WHAT YOU WILL DO: Exclude all pictures, then copy each of the records exactly as written.

SUPPLIED RECORDS:
☆ ☆ ☆

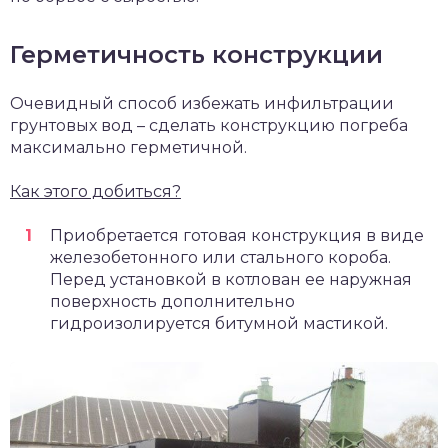
Герметичность конструкции
Очевидный способ избежать инфильтрации
грунтовых вод – сделать конструкцию погреба
максимально герметичной.
Как этого добиться?
Приобретается готовая конструкция в виде
железобетонного или стального короба.
Перед установкой в котлован ее наружная
поверхность дополнительно
гидроизолируется битумной мастикой.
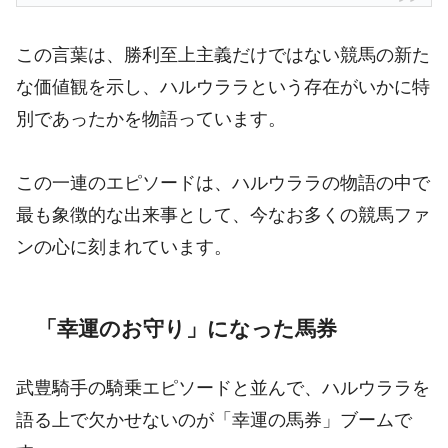
この言葉は、勝利至上主義だけではない競馬の新た
な価値観を示し、ハルウララという存在がいかに特
別であったかを物語っています。
この一連のエピソードは、ハルウララの物語の中で
最も象徴的な出来事として、今なお多くの競馬ファ
ンの心に刻まれています。
「幸運のお守り」になった馬券
武豊騎手の騎乗エピソードと並んで、ハルウララを
語る上で欠かせないのが「幸運の馬券」ブームで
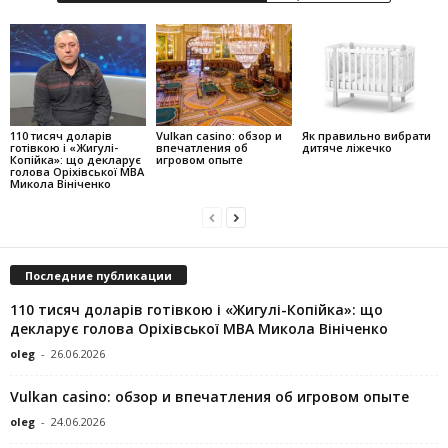
110 тисяч доларів
Vulkan casino: обзор и
Як правильно вибрати
готівкою і «Жигулі-
впечатления об
дитяче ліжечко
Копійка»: що декларує
игровом опыте
голова Оріхівської МВА
Микола Вініченко
Последние публикации
110 тисяч доларів готівкою і «Жигулі-Копійка»: що
декларує голова Оріхівської МВА Микола Вініченко
oleg
-
26.06.2026
Vulkan casino: обзор и впечатления об игровом опыте
oleg
-
24.06.2026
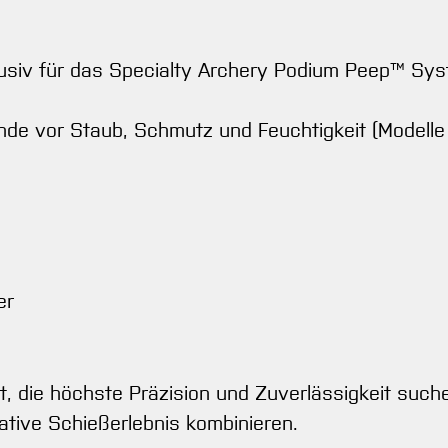
siv für das Specialty Archery Podium Peep™ Syst
lende vor Staub, Schmutz und Feuchtigkeit (Modell
er
, die höchste Präzision und Zuverlässigkeit such
ative Schießerlebnis kombinieren.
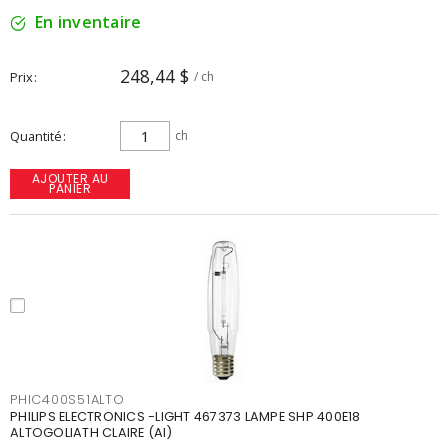
En inventaire
248,44 $
Prix
/ ch
Quantité
ch
AJOUTER AU
PANIER
PHIC400S51ALTO
PHILIPS ELECTRONICS -LIGHT 467373 LAMPE SHP 400E18
ALTOGOLIATH CLAIRE (AI)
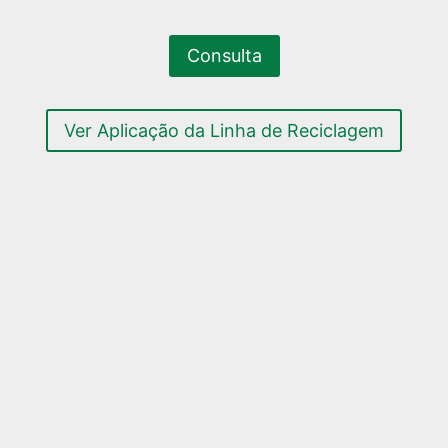
Consulta
Ver Aplicação da Linha de Reciclagem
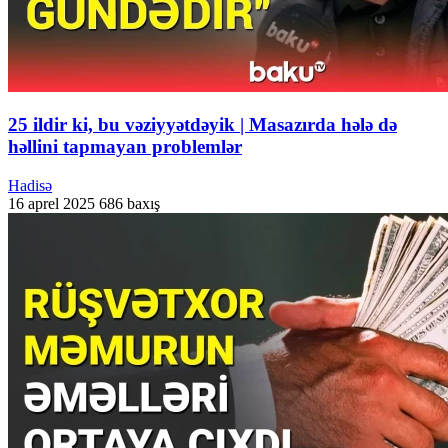
25 ildir ki, bu vəziyyətdəyik | Masazırda hələ də
həllini tapmayan problemlər
Hadisə
16 aprel 2025
686 baxış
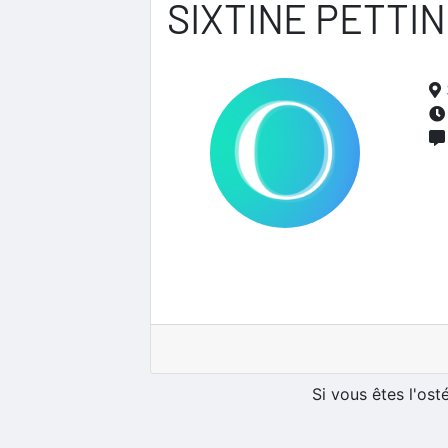
SIXTINE PETTIN
Si vous êtes l'os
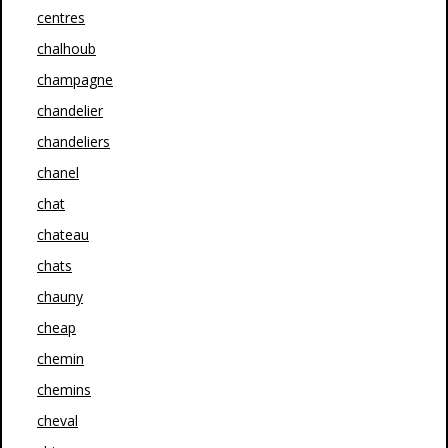
centres
chalhoub
champagne
chandelier
chandeliers
chanel
chat
chateau
chats
chauny
cheap
chemin
chemins
cheval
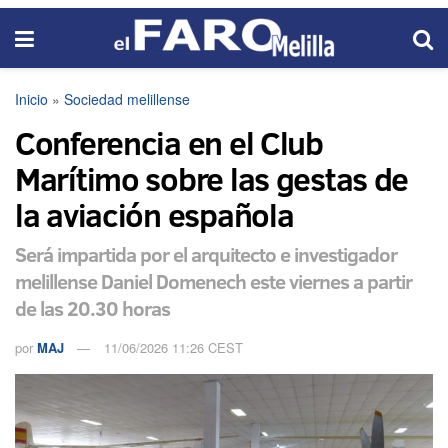
Inicio
»
Sociedad melillense
Conferencia en el Club
Marítimo sobre las gestas de
la aviación española
Será impartida por el arquitecto e investigador
melillense Daniel Domenech este viernes a partir
de las 20.30 horas
por
MAJ
11/06/2026 11:26 CEST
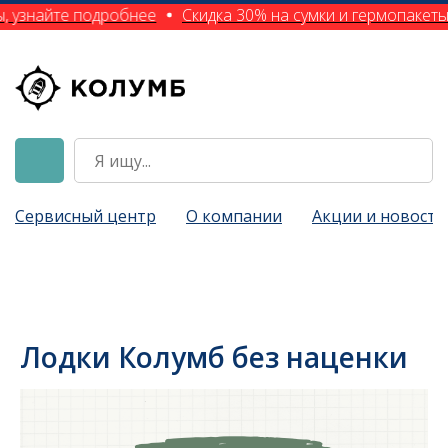
, узнайте подробнее
Скидка 30% на сумки и гермопакеты,
Сервисный центр
О компании
Акции и новости
Лодки Колумб без наценки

☆ ☆ ☆

WRITTEN REPLY:
Герметичность конструкции
Очевидный способ избежать инфильтрации
грунтовых вод – сделать конструкцию погреба
максимально герметичной.
Как этого добиться?
Приобретается готовая конструкция в виде
железобетонного или стального короба.
Перед установкой в котлован ее наружная
поверхность дополнительно
гидроизолируется битумной мастикой.
この言葉は、勝利至上主義だけではない競馬の新た
な価値観を示し、ハルウララという存在がいかに特
別であったかを物語っています。
この一連のエピソードは、ハルウララの物語の中で
最も象徴的な出来事として、今なお多くの競馬ファ
ンの心に刻まれています。
「幸運のお守り」になった馬券
武豊騎手の騎乗エピソードと並んで、ハルウララを
語る上で欠かせないのが「幸運の馬券」ブームで
110 тисяч доларів
Vulkan casino: обзор и
Як правильно вибрати
готівкою і «Жигулі-
впечатления об
дитяче ліжечко
Копійка»: що декларує
игровом опыте
голова Оріхівської МВА
Микола Вініченко
Последние публикации
110 тисяч доларів готівкою і «Жигулі-Копійка»: що
декларує голова Оріхівської МВА Микола Вініченко
oleg
-
26.06.2026
Vulkan casino: обзор и впечатления об игровом опыте
oleg
-
24.06.2026
siv für das Specialty Archery Podium Peep™ Syst
lende vor Staub, Schmutz und Feuchtigkeit (Modell
er
, die höchste Präzision und Zuverlässigkeit such
ative Schießerlebnis kombinieren.
En inventaire
248,44 $
Prix
/ ch
Quantité
ch
AJOUTER AU
PANIER
PHIC400S51ALTO
PHILIPS ELECTRONICS -LIGHT 467373 LAMPE SHP 400E18
ALTOGOLIATH CLAIRE (AI)
Consulta
Ver Aplicação da Linha de Reciclagem
25 ildir ki, bu vəziyyətdəyik | Masazırda hələ də
həllini tapmayan problemlər
Hadisə
16 aprel 2025
686 baxış
SIXTINE PETTIN
Si vous êtes l'os
centres
chalhoub
champagne
chandelier
chandeliers
chanel
chat
chateau
chats
chauny
cheap
chemin
chemins
cheval
Inicio
»
Sociedad melillense
Conferencia en el Club
Marítimo sobre las gestas de
la aviación española
Será impartida por el arquitecto e investigador
melillense Daniel Domenech este viernes a partir
de las 20.30 horas
por
MAJ
11/06/2026 11:26 CEST
, узнайте подробнее
Скидка 30% на сумки и гермопакеты,
Сервисный центр
О компании
Акции и новости
Лодки Колумб без наценки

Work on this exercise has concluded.